Desde nuestra infancia nos es familiar el cuento de Caperucita Roja, en el que el lobo devoró a la niña y a su abuela sin piedad. Conocemos lo que nos contaron desde una mirada centrada en la pequeña niña rubia como protagonista, pero ¿alguna vez nos pusimos en el lugar del lobo o nos identificamos con él? ¿Alguna vez pensamos en su instinto y en que la búsqueda de alimento es requisito para su supervivencia?

Si escucháramos hablar al lobo quizá nos diría que, al verlo, la niña se asustó y le arrojó una piedra, y que fue eso lo que desató su ira e instinto de animal carnívoro.
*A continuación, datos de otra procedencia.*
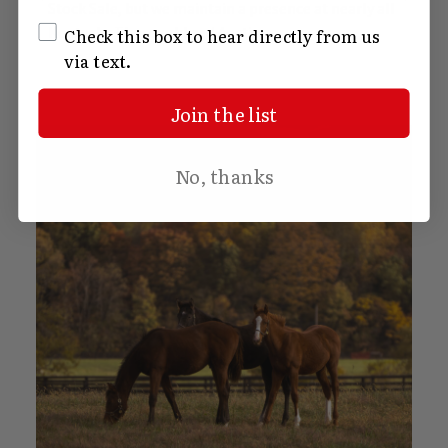
Stock Sale, but we maintain a presence at nearly all
SMS Opt In
Kentucky Thoroughbred Auctions.
Check this box to hear directly from us
via text.
Join the list
No, thanks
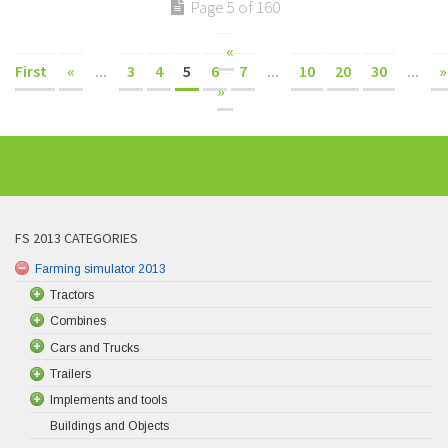
Page 5 of 160
«
First
«
...
3
4
5
6
7
...
10
20
30
...
»
»
FS 2013 CATEGORIES
Farming simulator 2013
Tractors
Combines
Cars and Trucks
Trailers
Implements and tools
Buildings and Objects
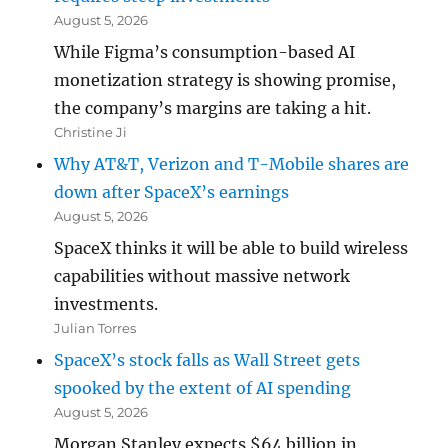
August 5, 2026
While Figma’s consumption-based AI
monetization strategy is showing promise,
the company’s margins are taking a hit.
Christine Ji
Why AT&T, Verizon and T-Mobile shares are
down after SpaceX’s earnings
August 5, 2026
SpaceX thinks it will be able to build wireless
capabilities without massive network
investments.
Julian Torres
SpaceX’s stock falls as Wall Street gets
spooked by the extent of AI spending
August 5, 2026
Morgan Stanley expects $64 billion in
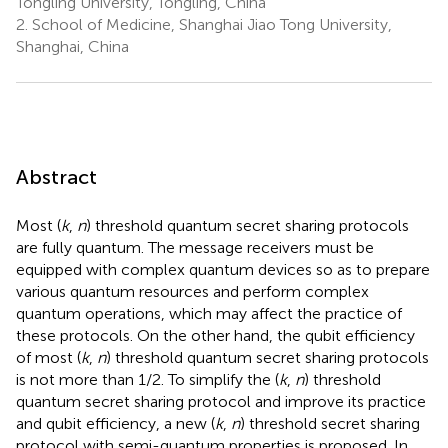
Tongling University, Tongling, China
2.
School of Medicine, Shanghai Jiao Tong University,
Shanghai, China
Abstract
Most (
k
,
n
) threshold quantum secret sharing protocols
are fully quantum. The message receivers must be
equipped with complex quantum devices so as to prepare
various quantum resources and perform complex
quantum operations, which may affect the practice of
these protocols. On the other hand, the qubit efficiency
of most (
k
,
n
) threshold quantum secret sharing protocols
is not more than 1/2. To simplify the (
k
,
n
) threshold
quantum secret sharing protocol and improve its practice
and qubit efficiency, a new (
k
,
n
) threshold secret sharing
protocol with semi-quantum properties is proposed. In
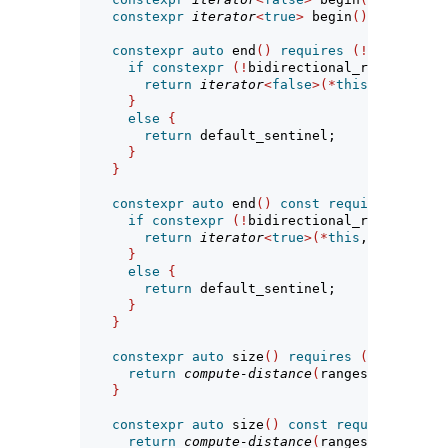
constexpr
iterator
<
true
>
 begin
()
const
req
constexpr
auto
 end
()
requires
(!
simple-vie
if
constexpr
(!
bidirectional_range
<
R
>
||
return
iterator
<
false
>(*
this
, ranges
::
}
else
{
return
 default_sentinel;
}
}
constexpr
auto
 end
()
const
requires
 range
<
if
constexpr
(!
bidirectional_range
<
R
>
||
return
iterator
<
true
>(*
this
, ranges
::
e
}
else
{
return
 default_sentinel;
}
}
constexpr
auto
 size
()
requires
(
sized_rang
return
compute-distance
(
ranges
::
size
(
bas
}
constexpr
auto
 size
()
const
requires
 sized
return
compute-distance
(
ranges
::
size
(
bas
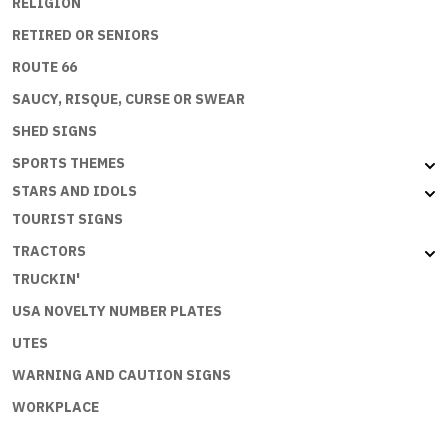
RELIGION
RETIRED OR SENIORS
ROUTE 66
SAUCY, RISQUE, CURSE OR SWEAR
SHED SIGNS
SPORTS THEMES
STARS AND IDOLS
TOURIST SIGNS
TRACTORS
TRUCKIN'
USA NOVELTY NUMBER PLATES
UTES
WARNING AND CAUTION SIGNS
WORKPLACE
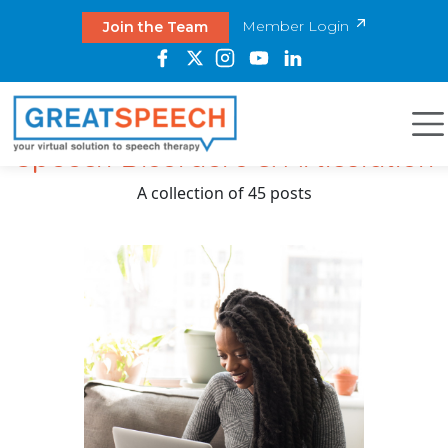
Member Login
Join the Team
Speech Disorders & Articulation
A collection of 45 posts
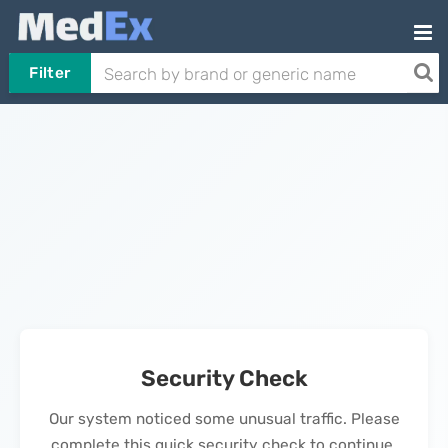
Filter
Security Check
Our system noticed some unusual traffic. Please
complete this quick security check to continue.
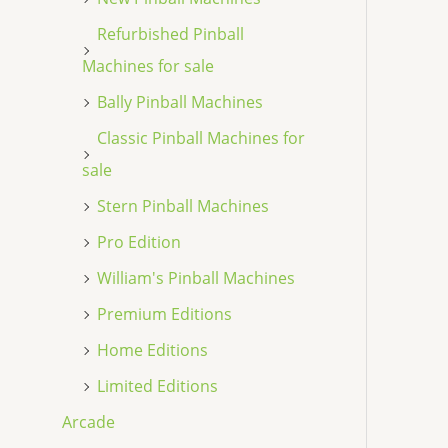
Refurbished Pinball
Machines for sale
Bally Pinball Machines
Classic Pinball Machines for
sale
Stern Pinball Machines
Pro Edition
William's Pinball Machines
Premium Editions
Home Editions
Limited Editions
Arcade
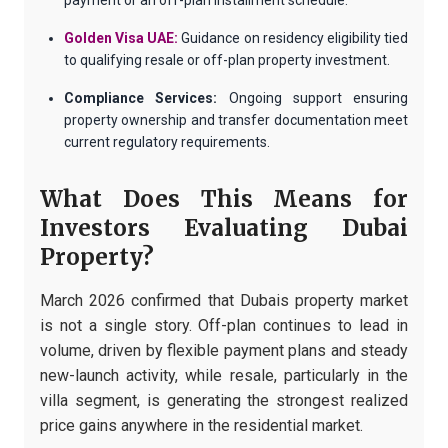
payment or an off-plan installment schedule.
Golden Visa UAE:
Guidance on residency eligibility tied
to qualifying resale or off-plan property investment.
Compliance Services:
Ongoing support ensuring
property ownership and transfer documentation meet
current regulatory requirements.
What Does This Means for
Investors Evaluating Dubai
Property?
March 2026 confirmed that Dubais property market
is not a single story. Off-plan continues to lead in
volume, driven by flexible payment plans and steady
new-launch activity, while resale, particularly in the
villa segment, is generating the strongest realized
price gains anywhere in the residential market.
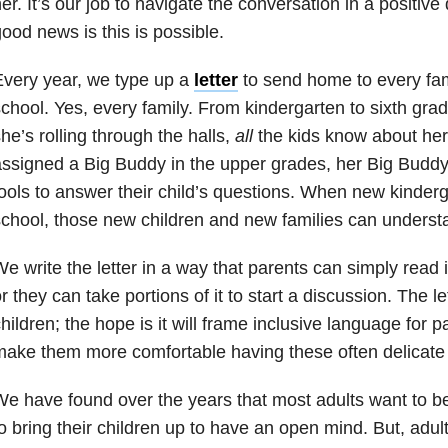
er. It’s our job to navigate the conversation in a positive 
ood news is this is possible.
very year, we type up a
letter
to send home to every fam
chool. Yes, every family. From kindergarten to sixth gr
he’s rolling through the halls,
all
the kids know about her
ssigned a Big Buddy in the upper grades, her Big Buddy
ools to answer their child’s questions. When new kinderg
chool, those new children and new families can understa
e write the letter in a way that parents can simply read it 
r they can take portions of it to start a discussion. The let
hildren; the hope is it will frame inclusive language for 
ake them more comfortable having these often delicate
e have found over the years that most adults want to b
o bring their children up to have an open mind. But, adul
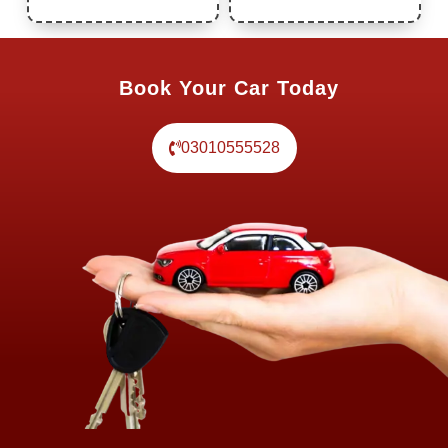
Book Your Car Today
03010555528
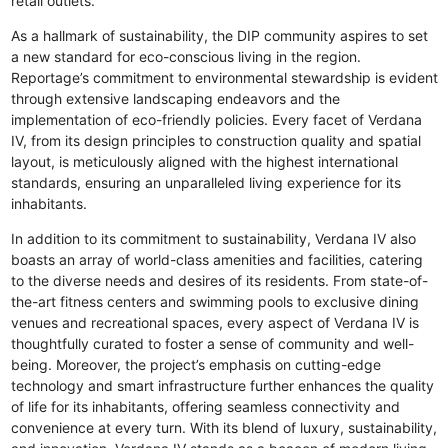
retail outlets.
As a hallmark of sustainability, the DIP community aspires to set
a new standard for eco-conscious living in the region.
Reportage’s commitment to environmental stewardship is evident
through extensive landscaping endeavors and the
implementation of eco-friendly policies. Every facet of Verdana
IV, from its design principles to construction quality and spatial
layout, is meticulously aligned with the highest international
standards, ensuring an unparalleled living experience for its
inhabitants.
In addition to its commitment to sustainability, Verdana IV also
boasts an array of world-class amenities and facilities, catering
to the diverse needs and desires of its residents. From state-of-
the-art fitness centers and swimming pools to exclusive dining
venues and recreational spaces, every aspect of Verdana IV is
thoughtfully curated to foster a sense of community and well-
being. Moreover, the project’s emphasis on cutting-edge
technology and smart infrastructure further enhances the quality
of life for its inhabitants, offering seamless connectivity and
convenience at every turn. With its blend of luxury, sustainability,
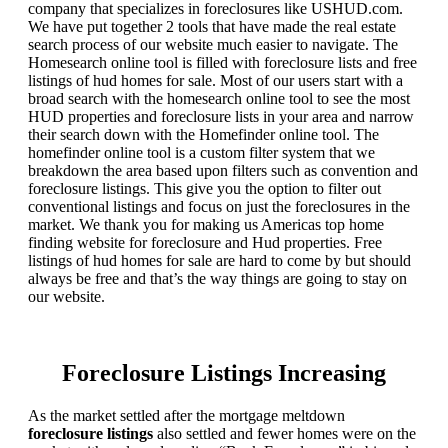
company that specializes in foreclosures like USHUD.com.
We have put together 2 tools that have made the real estate
search process of our website much easier to navigate. The
Homesearch online tool is filled with foreclosure lists and free
listings of hud homes for sale. Most of our users start with a
broad search with the homesearch online tool to see the most
HUD properties and foreclosure lists in your area and narrow
their search down with the Homefinder online tool. The
homefinder online tool is a custom filter system that we
breakdown the area based upon filters such as convention and
foreclosure listings. This give you the option to filter out
conventional listings and focus on just the foreclosures in the
market. We thank you for making us Americas top home
finding website for foreclosure and Hud properties. Free
listings of hud homes for sale are hard to come by but should
always be free and that’s the way things are going to stay on
our website.
Foreclosure Listings Increasing
As the market settled after the mortgage meltdown
foreclosure listings
also settled and fewer homes were on the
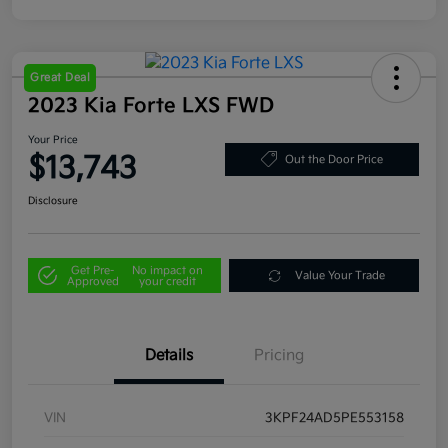
Great Deal
2023 Kia Forte LXS FWD
Your Price
$13,743
Out the Door Price
Disclosure
Get Pre-
No impact on
Value Your Trade
Approved
your credit
Details
Pricing
VIN
3KPF24AD5PE553158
No estaríamos justificando sus acciones, pero sí pensando, quizás por primera vez, en las razones que lo llevaron a convertirse en el villano del cuento, pudiendo incluso llegar a empatizar con él. Esa forma de mirar podría también extrapolarse a nuestros congéneres. Estas son algunas de las cuestiones que aborda Helena Modzelewski en su último libro.

Helena es doctora en Filosofía por la Universidad de Valencia, España, magíster en Literatura Latinoamericana por la Universidad de la República (Udelar), y trabaja como docente en el Departamento de Historia y Filosofía de la Educación, de la Facultad de Humanidades y Ciencias de la Educación de la Udelar. Además, es escritora y fue columnista en Brecha hasta 2018 y actualmente en la diaria con sus Crónicas del aula.

Sus publicaciones académicas más importantes se refieren a la literatura como herramienta de educación emocional para la promoción de una eticidad democrática. En 2019 ganó el Premio a las Letras del Ministerio de Educación y Cultura en la categoría Ensayo inédito de Ciencias de la Educación, con su libro Lectores ecuánimes. Una educación en ciudadanía a través de narraciones y emociones, que finalmente salió editado en abril de este año.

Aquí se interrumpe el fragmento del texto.